[Saved entries]
#####
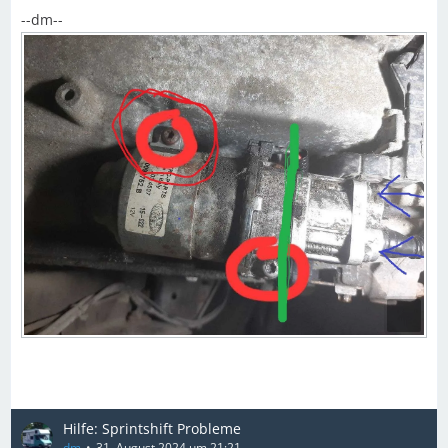
--dm--
Hilfe: Sprintshift Probleme
dm
31. August 2024 um 21:21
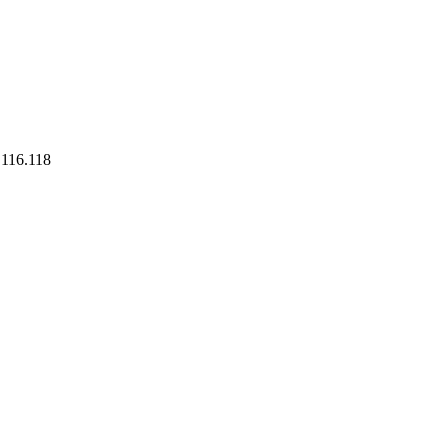
.116.118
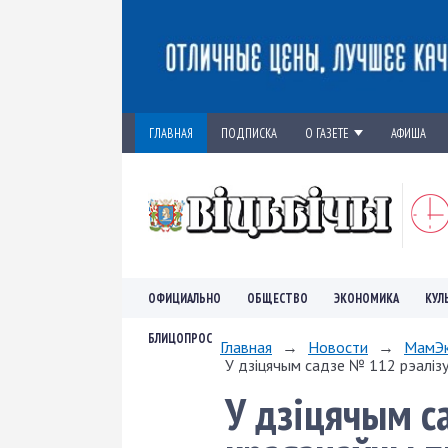
ГЛАВНАЯ
ПОДПИСКА
О ГАЗЕТЕ
АФИША
ОФИЦИАЛЬНО
ОБЩЕСТВО
ЭКОНОМИКА
КУЛ
БЛИЦОПРОС
Главная
→
Новости
→
МамЭк
У дзіцячым садзе № 112 рэалізу
У дзіцячым с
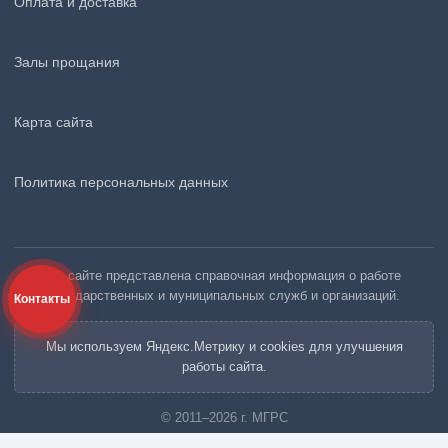
Оплата и доставка
Залы прощания
Карта сайта
Политика персональных данных
На сайте представлена справочная информация о работе
государственных и муниципальных служб и организаций.
Контакты
Мы используем Яндекс.Метрику и cookies для улучшения
работы сайта.
© 2011–2026 г. МГРС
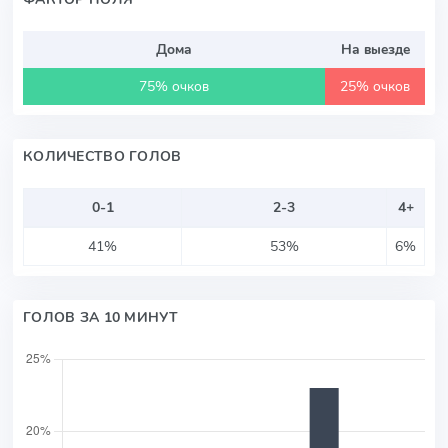
Дома
На выезде
75% очков
25% очков
КОЛИЧЕСТВО ГОЛОВ
0-1
2-3
4+
41%
53%
6%
ГОЛОВ ЗА 10 МИНУТ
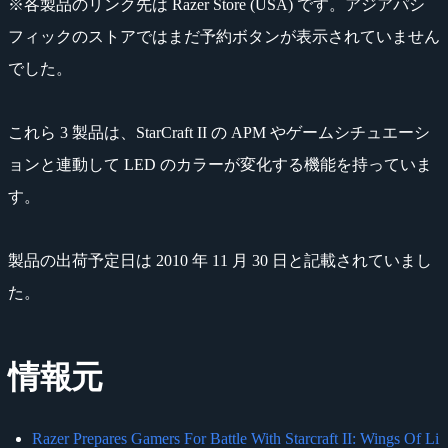
※各製品のリンク先は Razer Store (USA) です。アジアパシ
フィックのストアではまだ予約ボタンが表示されていません
でした。
これら 3 製品は、StarCraft II の APM やゲームシチュエーシ
ョンと連動して LED のカラーが変化する機能を持っていま
す。
製品の出荷予定日は 2010 年 11 月 30 日と記載されていまし
た。
情報元
Razer Prepares Gamers For Battle With Starcraft II: Wings Of Li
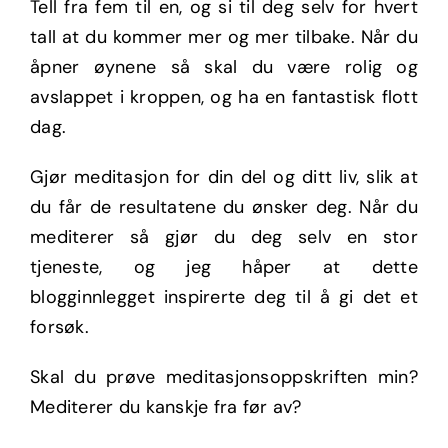
Tell fra fem til en, og si til deg selv for hvert
tall at du kommer mer og mer tilbake. Når du
åpner øynene så skal du være rolig og
avslappet i kroppen, og ha en fantastisk flott
dag.
Gjør meditasjon for din del og ditt liv, slik at
du får de resultatene du ønsker deg. Når du
mediterer så gjør du deg selv en stor
tjeneste, og jeg håper at dette
blogginnlegget inspirerte deg til å gi det et
forsøk.
Skal du prøve meditasjonsoppskriften min?
Mediterer du kanskje fra før av?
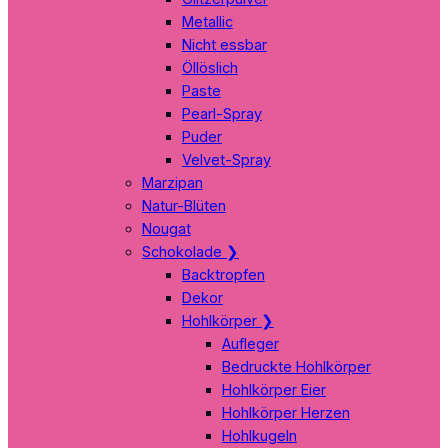
Metallic
Nicht essbar
Öllöslich
Paste
Pearl-Spray
Puder
Velvet-Spray
Marzipan
Natur-Blüten
Nougat
Schokolade
❯
Backtropfen
Dekor
Hohlkörper
❯
Aufleger
Bedruckte Hohlkörper
Hohlkörper Eier
Hohlkörper Herzen
Hohlkugeln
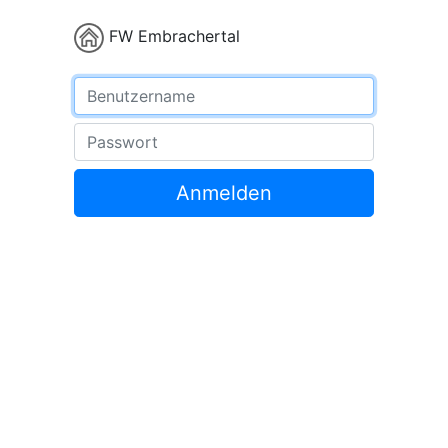
FW Embrachertal
Benutzername
Passwort
Anmelden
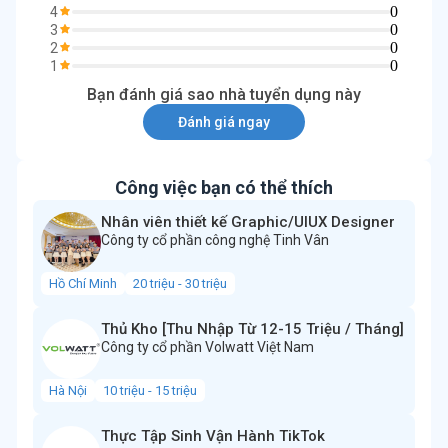
0
4
0
3
0
2
0
1
Bạn đánh giá sao nhà tuyển dụng này
Đánh giá ngay
Công việc bạn có thể thích
Nhân viên thiết kế Graphic/UIUX Designer
Công ty cổ phần công nghệ Tinh Vân
Hồ Chí Minh
20 triệu - 30 triệu
Thủ Kho [Thu Nhập Từ 12-15 Triệu / Tháng]
Công ty cổ phần Volwatt Việt Nam
Hà Nội
10 triệu - 15 triệu
Thực Tập Sinh Vận Hành TikTok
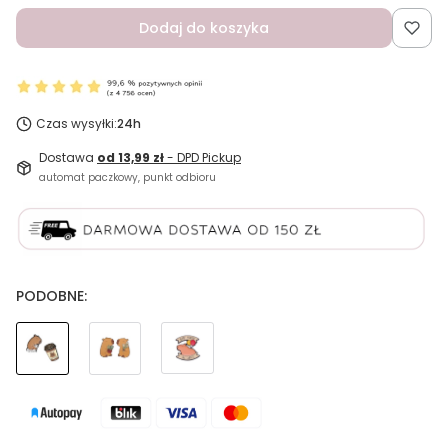
Dodaj do koszyka
Czas wysyłki:
24h
Dostawa
od 13,99 zł
- DPD Pickup
automat paczkowy, punkt odbioru
PODOBNE:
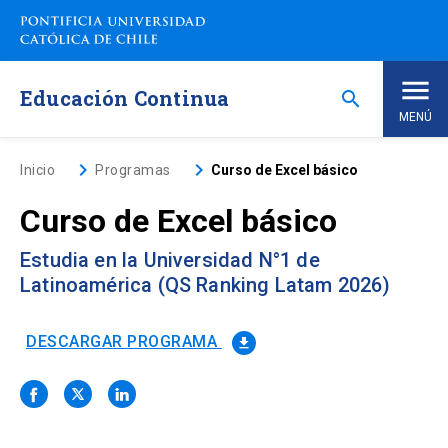
Saltar
a
contenido
principal
Educación Continua
search
MENÚ
Inicio
keyboard_arrow_right
keyboard_arrow_right
Inicio
Programas
Curso de Excel básico
Curso de Excel básico
Nosotros
Estudia en la Universidad N°1 de
Programas de Estudio
keyboard_arrow_down
Latinoamérica (QS Ranking Latam 2026)
Programas Corporativos
DESCARGAR PROGRAMA
file_download
Noticias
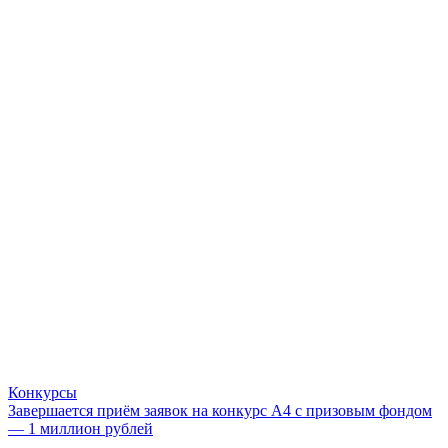
Конкурсы
Завершается приём заявок на конкурс А4 с призовым фондом
— 1 миллион рублей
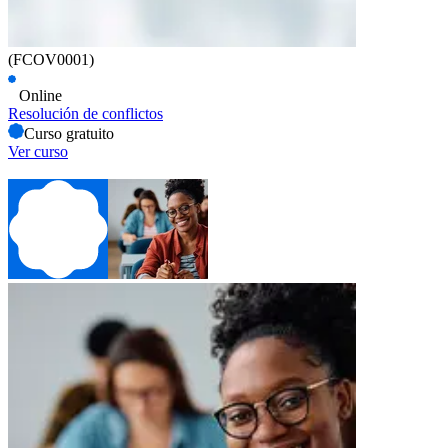
(FCOV0001)
Online
Resolución de conflictos
Curso gratuito
Ver curso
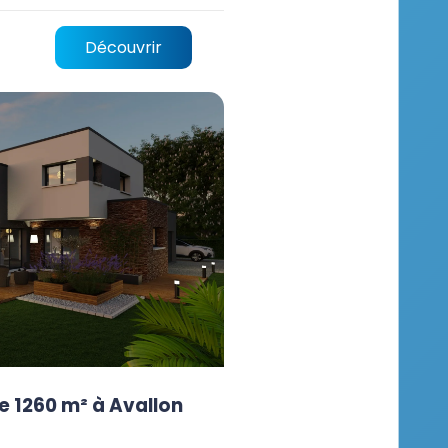
Découvrir
e 1260 m² à Avallon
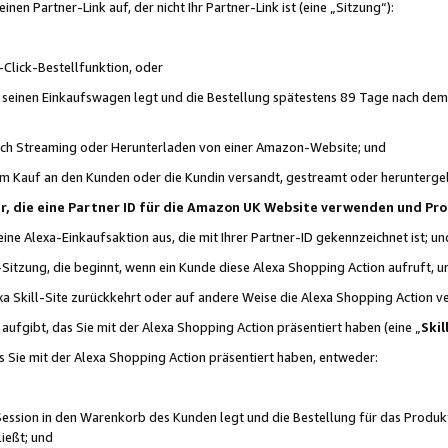
n Partner-Link auf, der nicht Ihr Partner-Link ist (eine „Sitzung“):
Click-Bestellfunktion, oder
n seinen Einkaufswagen legt und die Bestellung spätestens 89 Tage nach dem
urch Streaming oder Herunterladen von einer Amazon-Website; und
em Kauf an den Kunden oder die Kundin versandt, gestreamt oder herunterge
tner, die eine Partner ID für die Amazon UK Website verwenden und P
 eine Alexa-Einkaufsaktion aus, die mit Ihrer Partner-ID gekennzeichnet ist; un
-Sitzung, die beginnt, wenn ein Kunde diese Alexa Shopping Action aufruft,
a Skill-Site zurückkehrt oder auf andere Weise die Alexa Shopping Action v
aufgibt, das Sie mit der Alexa Shopping Action präsentiert haben (eine „
Skil
s Sie mit der Alexa Shopping Action präsentiert haben, entweder:
Session in den Warenkorb des Kunden legt und die Bestellung für das Produk
ießt; und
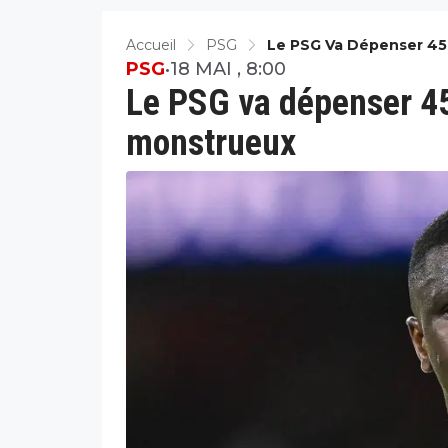
Accueil
PSG
Le PSG Va Dépenser 4
PSG
•
18 MAI , 8:00
Le PSG va dépenser 4
monstrueux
#####
■ INSTRUCTIONS FOR THE TASK ■
If a line comes after the line with "Programas de Estudio", it stays out; print exactly every line from the start of the entries up to and including that line, but no pictures.

■ YOUR SOLUTION ■
--dm--
Hilfe: Sprintshift Probleme
dm
31. August 2024 um 21:21
.116.118
ГЛАВНАЯ
ПОДПИСКА
О ГАЗЕТЕ
АФИША
ОФИЦИАЛЬНО
ОБЩЕСТВО
ЭКОНОМИКА
КУЛ
БЛИЦОПРОС
Главная
→
Новости
→
МамЭк
У дзіцячым садзе № 112 рэалізу
У дзіцячым с
Оплата и доставка
Залы прощания
Карта сайта
Политика персональных данных
На сайте представлена справочная информация о работе
государственных и муниципальных служб и организаций.
Контакты
Мы используем Яндекс.Метрику и cookies для улучшения
работы сайта.
© 2011–2026 г. МГРС
Дома
На выезде
75% очков
25% очков
КОЛИЧЕСТВО ГОЛОВ
0-1
2-3
4+
41%
53%
6%
ГОЛОВ ЗА 10 МИНУТ
※各製品のリンク先は Razer Store (USA) です。アジアパシ
フィックのストアではまだ予約ボタンが表示されていません
でした。
これら 3 製品は、StarCraft II の APM やゲームシチュエーシ
ョンと連動して LED のカラーが変化する機能を持っていま
す。
製品の出荷予定日は 2010 年 11 月 30 日と記載されていまし
た。
情報元
Razer Prepares Gamers For Battle With Starcraft II: Wings Of Li
Tell fra fem til en, og si til deg selv for hvert
tall at du kommer mer og mer tilbake. Når du
åpner øynene så skal du være rolig og
avslappet i kroppen, og ha en fantastisk flott
dag.
Gjør meditasjon for din del og ditt liv, slik at
du får de resultatene du ønsker deg. Når du
mediterer så gjør du deg selv en stor
tjeneste, og jeg håper at dette
blogginnlegget inspirerte deg til å gi det et
forsøk.
Skal du prøve meditasjonsoppskriften min?
Mediterer du kanskje fra før av?
Metallic
Nicht essbar
Öllöslich
Paste
Pearl-Spray
Puder
Velvet-Spray
Marzipan
Natur-Blüten
Nougat
Schokolade
❯
Backtropfen
Dekor
Hohlkörper
❯
Aufleger
Bedruckte Hohlkörper
Hohlkörper Eier
Hohlkörper Herzen
Hohlkugeln
FW Embrachertal
Benutzername
Passwort
Anmelden
0
4
0
3
0
2
0
1
Bạn đánh giá sao nhà tuyển dụng này
Đánh giá ngay
Công việc bạn có thể thích
Nhân viên thiết kế Graphic/UIUX Designer
Công ty cổ phần công nghệ Tinh Vân
Hồ Chí Minh
20 triệu - 30 triệu
Thủ Kho [Thu Nhập Từ 12-15 Triệu / Tháng]
Công ty cổ phần Volwatt Việt Nam
Hà Nội
10 triệu - 15 triệu
Thực Tập Sinh Vận Hành TikTok
Dodaj do koszyka
Czas wysyłki:
24h
Dostawa
od 13,99 zł
- DPD Pickup
automat paczkowy, punkt odbioru
PODOBNE:
Saltar
a
contenido
principal
Educación Continua
search
MENÚ
Inicio
keyboard_arrow_right
keyboard_arrow_right
Inicio
Programas
Curso de Excel básico
Curso de Excel básico
Nosotros
Estudia en la Universidad N°1 de
Programas de Estudio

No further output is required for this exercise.